**TASK ITEM:**
Could you please retype all of the entries exactly as they appear?

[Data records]
----

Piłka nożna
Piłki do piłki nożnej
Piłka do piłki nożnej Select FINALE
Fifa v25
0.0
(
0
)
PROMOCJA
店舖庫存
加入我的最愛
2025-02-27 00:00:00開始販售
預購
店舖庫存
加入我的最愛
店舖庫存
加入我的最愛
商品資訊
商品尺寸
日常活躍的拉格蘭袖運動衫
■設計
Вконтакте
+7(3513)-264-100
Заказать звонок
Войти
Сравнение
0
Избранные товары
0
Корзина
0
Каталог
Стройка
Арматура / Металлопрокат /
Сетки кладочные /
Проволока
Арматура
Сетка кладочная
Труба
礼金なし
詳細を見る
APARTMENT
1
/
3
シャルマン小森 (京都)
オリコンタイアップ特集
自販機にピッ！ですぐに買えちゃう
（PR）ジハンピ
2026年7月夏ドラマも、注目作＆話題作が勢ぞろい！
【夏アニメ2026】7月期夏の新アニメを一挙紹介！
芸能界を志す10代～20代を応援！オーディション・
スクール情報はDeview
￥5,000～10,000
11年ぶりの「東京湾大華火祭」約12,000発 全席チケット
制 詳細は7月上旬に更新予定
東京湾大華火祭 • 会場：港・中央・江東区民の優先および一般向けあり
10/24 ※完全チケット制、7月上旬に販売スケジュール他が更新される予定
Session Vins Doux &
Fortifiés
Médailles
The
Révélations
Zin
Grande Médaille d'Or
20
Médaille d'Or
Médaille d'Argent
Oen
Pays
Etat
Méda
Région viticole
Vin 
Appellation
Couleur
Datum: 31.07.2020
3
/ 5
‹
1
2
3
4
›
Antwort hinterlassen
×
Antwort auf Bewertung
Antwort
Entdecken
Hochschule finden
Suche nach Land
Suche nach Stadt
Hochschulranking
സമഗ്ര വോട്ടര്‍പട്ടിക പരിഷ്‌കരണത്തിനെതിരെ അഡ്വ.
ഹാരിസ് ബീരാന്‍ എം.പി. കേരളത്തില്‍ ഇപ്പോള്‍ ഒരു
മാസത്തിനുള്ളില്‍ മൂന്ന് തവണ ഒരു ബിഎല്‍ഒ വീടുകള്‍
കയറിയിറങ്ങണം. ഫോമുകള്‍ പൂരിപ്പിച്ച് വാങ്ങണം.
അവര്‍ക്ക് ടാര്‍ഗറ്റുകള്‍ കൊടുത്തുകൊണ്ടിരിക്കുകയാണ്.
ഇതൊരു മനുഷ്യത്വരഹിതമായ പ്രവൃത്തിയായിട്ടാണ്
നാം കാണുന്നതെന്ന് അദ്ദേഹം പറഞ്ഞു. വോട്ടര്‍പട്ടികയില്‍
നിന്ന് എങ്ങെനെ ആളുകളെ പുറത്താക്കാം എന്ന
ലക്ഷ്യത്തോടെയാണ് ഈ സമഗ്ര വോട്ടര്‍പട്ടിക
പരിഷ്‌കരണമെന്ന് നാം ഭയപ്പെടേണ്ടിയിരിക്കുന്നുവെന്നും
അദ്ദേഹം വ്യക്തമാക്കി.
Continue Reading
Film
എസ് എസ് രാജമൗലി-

----

**WRITTEN REPLY:**
Piłka nożna
Piłki do piłki nożnej
Piłka do piłki nożnej Select FINALE
Fifa v25
0.0
(
0
)
PROMOCJA
店舖庫存
加入我的最愛
2025-02-27 00:00:00開始販售
預購
店舖庫存
加入我的最愛
店舖庫存
加入我的最愛
商品資訊
商品尺寸
日常活躍的拉格蘭袖運動衫
■設計
Вконтакте
+7(3513)-264-100
Заказать звонок
Войти
Сравнение
0
Избранные товары
0
Корзина
0
Каталог
Стройка
Арматура / Металлопрокат /
Сетки кладочные /
Проволока
Арматура
Сетка кладочная
Труба
礼金なし
詳細を見る
APARTMENT
1
/
3
シャルマン小森 (京都)
オリコンタイアップ特集
自販機にピッ！ですぐに買えちゃう
（PR）ジハンピ
2026年7月夏ドラマも、注目作＆話題作が勢ぞろい！
【夏アニメ2026】7月期夏の新アニメを一挙紹介！
芸能界を志す10代～20代を応援！オーディション・
スクール情報はDeview
￥5,000～10,000
11年ぶりの「東京湾大華火祭」約12,000発 全席チケット
制 詳細は7月上旬に更新予定
東京湾大華火祭 • 会場：港・中央・江東区民の優先および一般向けあり
10/24 ※完全チケット制、7月上旬に販売スケジュール他が更新される予定
Session Vins Doux &
Fortifiés
Médailles
The
Révélations
Zin
Grande Médaille d'Or
20
Médaille d'Or
Médaille d'Argent
Oen
Pays
Etat
Méda
Région viticole
Vin 
Appellation
Couleur
Datum: 31.07.2020
3
/ 5
‹
1
2
3
4
›
Antwort hinterlassen
×
Antwort auf Bewertung
Antwort
Entdecken
Hochschule finden
Suche nach Land
Suche nach Stadt
Hochschulranking
സമഗ്ര വോട്ടര്‍പട്ടിക പരിഷ്‌കരണത്തിനെതിരെ അഡ്വ.
ഹാരിസ് ബീരാന്‍ എം.പി. കേരളത്തില്‍ ഇപ്പോള്‍ ഒരു
മാസത്തിനുള്ളില്‍ മൂന്ന് തവണ ഒരു ബിഎല്‍ഒ വീടുകള്‍
കയറിയിറങ്ങണം. ഫോമുകള്‍ പൂരിപ്പിച്ച് വാങ്ങണം.
അവര്‍ക്ക് ടാര്‍ഗറ്റുകള്‍ കൊടുത്തുകൊണ്ടിരിക്കുകയാണ്.
ഇതൊരു മനുഷ്യത്വരഹിതമായ പ്രവൃത്തിയായിട്ടാണ്
നാം കാണുന്നതെന്ന് അദ്ദേഹം പറഞ്ഞു. വോട്ടര്‍പട്ടികയില്‍
നിന്ന് എങ്ങെനെ ആളുകളെ പുറത്താക്കാം എന്ന
ലക്ഷ്യത്തോടെയാണ് ഈ സമഗ്ര വോട്ടര്‍പട്ടിക
പരിഷ്‌കരണമെന്ന് നാം ഭയപ്പെടേണ്ടിയിരിക്കുന്നുവെന്നും
അദ്ദേഹം വ്യക്തമാക്കി.
Continue Reading
Film
എസ് എസ് രാജമൗലി-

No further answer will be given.